Nul État, proclamons-nous enfin avec conviction, ne pourrait, aux temps modernes, se hisser au sommet du monde sans avoir, au préalable, atteint et surtout dépassé l’autosuffisance dans tous les secteurs majeurs d’activités: politico-idéologique, politico-juridique, politico-administratif, politico-diplomatique, politico-économico-financier, politico-culturo-artistique, politico-scientifico-technologique, politico-industriel, politico-commercial, politico-militaire, politico-sécuritaire, etc., devant obligatoirement aboutir au développement intégral, intégré et durable de l’enjeu politico-humain et social, le but ultime de tous les gouvernements responsables. Ce qui est déjà, évidemment, une gageure, c’est-à-dire très difficile, sinon impossible, à réaliser par tous les aspirants potentiels au titre géopolitique le plus élevé de tous, celui de superpuissance mondiale.

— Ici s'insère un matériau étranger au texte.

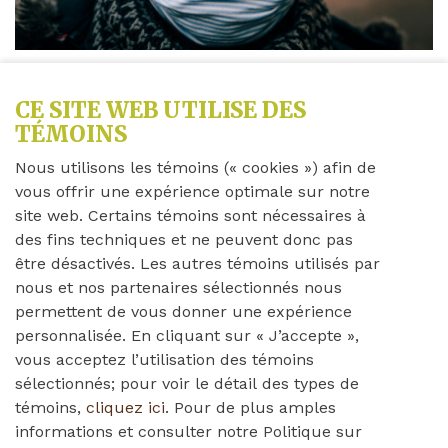
CE SITE WEB UTILISE DES
Partagez cette nouvelle
TÉMOINS
Nous utilisons les témoins (« cookies ») afin de
vous offrir une expérience optimale sur notre
Jeudi 10 décembre 2020
site web. Certains témoins sont nécessaires à
des fins techniques et ne peuvent donc pas
Chers membres de la famille,
être désactivés. Les autres témoins utilisés par
nous et nos partenaires sélectionnés nous
permettent de vous donner une expérience
Veuillez lire la lettre ci-dessous de Brendalee
personnalisée. En cliquant sur « J’accepte »,
concernant le COVID-19. Si vous avez des questions
vous acceptez l’utilisation des témoins
ou de préoccupations, n'hésitez pas à nous contacter.
sélectionnés; pour voir le détail des types de
témoins,
cliquez ici
. Pour de plus amples
informations et consulter notre Politique sur
Merci!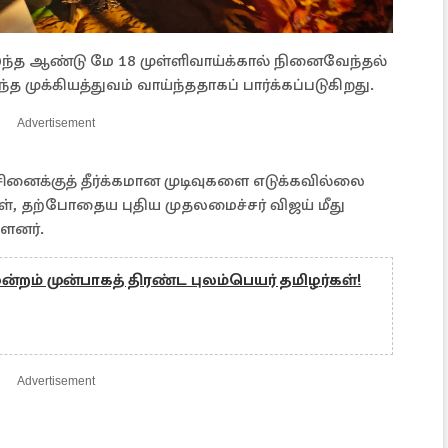
்த ஆண்டு மே 18 முள்ளிவாய்க்கால் நினைவேந்தல்
்த முக்கியத்துவம் வாய்ந்ததாகப் பார்க்கப்படுகிறது.
Advertisement
ினைக்குத் தீர்க்கமான முடிவுகளை எடுக்கவில்லை
கள், தற்போதைய புதிய முதலமைச்சர் விஜய் மீது
்ளனர்.
றம் முன்பாகத் திரண்ட புலம்பெயர் தமிழர்கள்!
Advertisement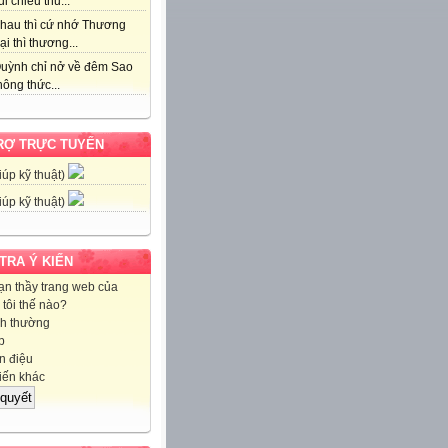
i chiều thu...
hau thì cứ nhớ Thương
ại thì thương...
uỳnh chỉ nở về đêm Sao
ông thức...
RỢ TRỰC TUYẾN
iúp kỹ thuật)
iúp kỹ thuật)
 TRA Ý KIẾN
ạn thầy trang web của
tôi thế nào?
h thường
p
 điệu
iến khác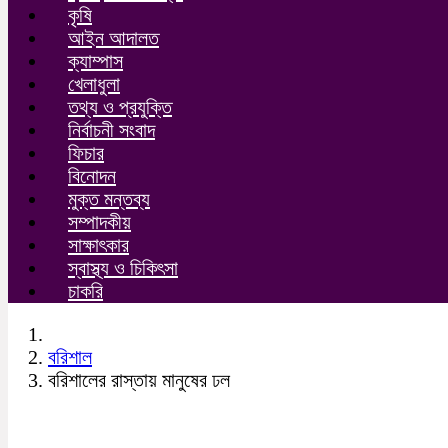
কৃষি
আইন আদালত
ক্যাম্পাস
খেলাধুলা
তথ্য ও প্রযুক্তি
নির্বাচনী সংবাদ
ফিচার
বিনোদন
মুক্ত মন্তব্য
সম্পাদকীয়
সাক্ষাৎকার
স্বাস্থ্য ও চিকিৎসা
চাকরি
বরিশাল
বরিশালের রাস্তায় মানুষের ঢল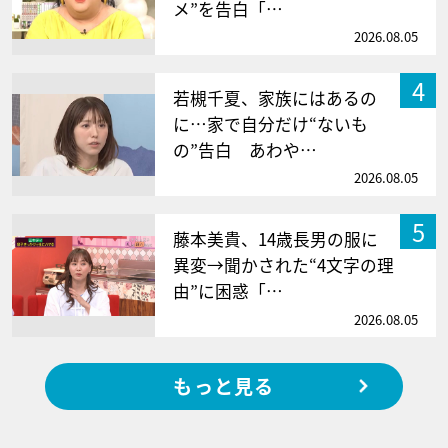
メ”を告白「…
2026.08.05
4
若槻千夏、家族にはあるの
に…家で自分だけ“ないも
の”告白 あわや…
2026.08.05
5
藤本美貴、14歳長男の服に
異変→聞かされた“4文字の理
由”に困惑「…
2026.08.05
もっと見る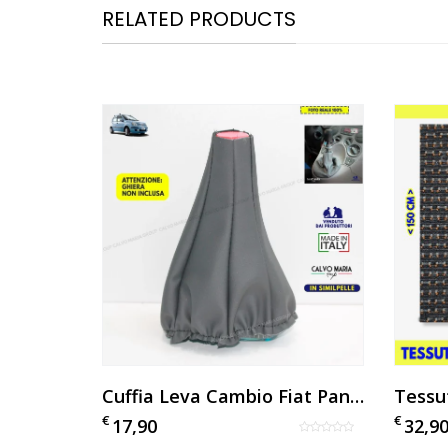
RELATED PRODUCTS
Fiat Panda 169 Tessuto Al Metro Originale – Cotone Accoppiato 2mm
Cuffia Leva Cambio Fiat Panda 169 2003-2011 Grigio Similpelle
€
€
17,90
32,9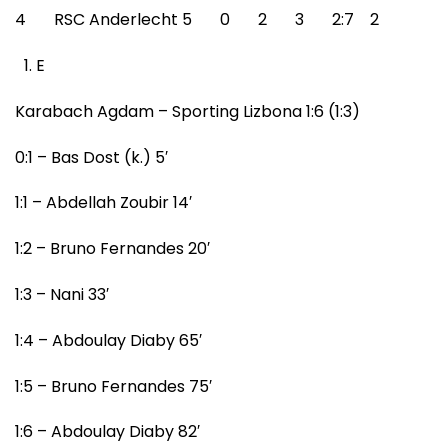
4 RSC Anderlecht 5 0 2 3 2:7 2
E
Karabach Agdam – Sporting Lizbona 1:6 (1:3)
0:1 – Bas Dost (k.) 5′
1:1 – Abdellah Zoubir 14′
1:2 – Bruno Fernandes 20′
1:3 – Nani 33′
1:4 – Abdoulay Diaby 65′
1:5 – Bruno Fernandes 75′
1:6 – Abdoulay Diaby 82′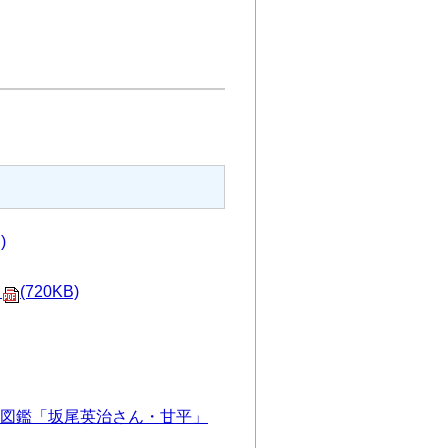
)
」
(720KB)
図鑑「坂尾英治さん・甘平」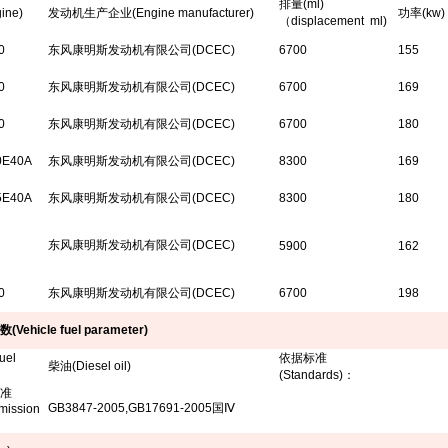
排量
(ml)
ine)
发动机生产企业
(Engine manufacturer)
功率
(kw)
（
displacement
ml)
0
东风康明斯发动机有限公司
(DCEC)
6700
155
0
东风康明斯发动机有限公司
(DCEC)
6700
169
0
东风康明斯发动机有限公司
(DCEC)
6700
180
0E40A
东风康明斯发动机有限公司
(DCEC)
8300
169
5E40A
东风康明斯发动机有限公司
(DCEC)
8300
180
东风康明斯发动机有限公司
(DCEC)
5900
162
0
东风康明斯发动机有限公司
(DCEC)
6700
198
数
(Vehicle fuel parameter)
uel
依据标准
柴油(Diesel oil)
(Standards)
：
准
GB3847-2005,GB17691-2005国Ⅳ
mission
：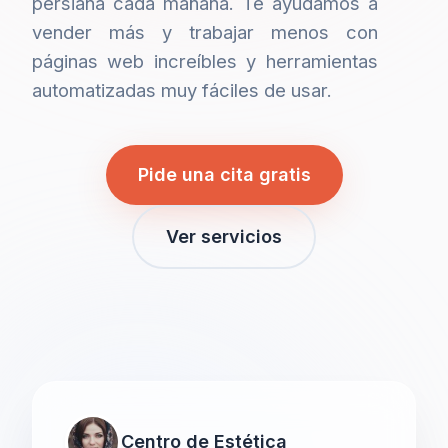
persiana cada mañana. Te ayudamos a
vender más y trabajar menos con
páginas web increíbles y herramientas
automatizadas muy fáciles de usar.
Pide una cita gratis
Ver servicios
Centro de Estética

Pire, en plus des États en général, les grandes puissances mondiales demeurent, particulièrement et catégoriquement, les monstres les plus froids des monstres. Chacune d’elles s’accroche, dans le fond, à la promotion, à la défense et à l’accroissement ininterrompu de ses seuls intérêts au détriment de ceux des autres et surtout des faibles.
Dans ce contexte d’égocentrisme institutionnalisé, endurci et rendu naturel, l’avènement de l’hégémonie géopolitique mondiale multipolaire, partagée et équilibrée, brandie comme la sortie du gouffre des opprimés, mais en réalité des seules puissances actuellement étouffées et assujetties par l’ordre géopolitique mondial en place, risquerait de s’avérer plutôt être, au bout du compte, une grosse mystification qui n’aurait profité qu’au plus astucieux des bourreaux des faibles.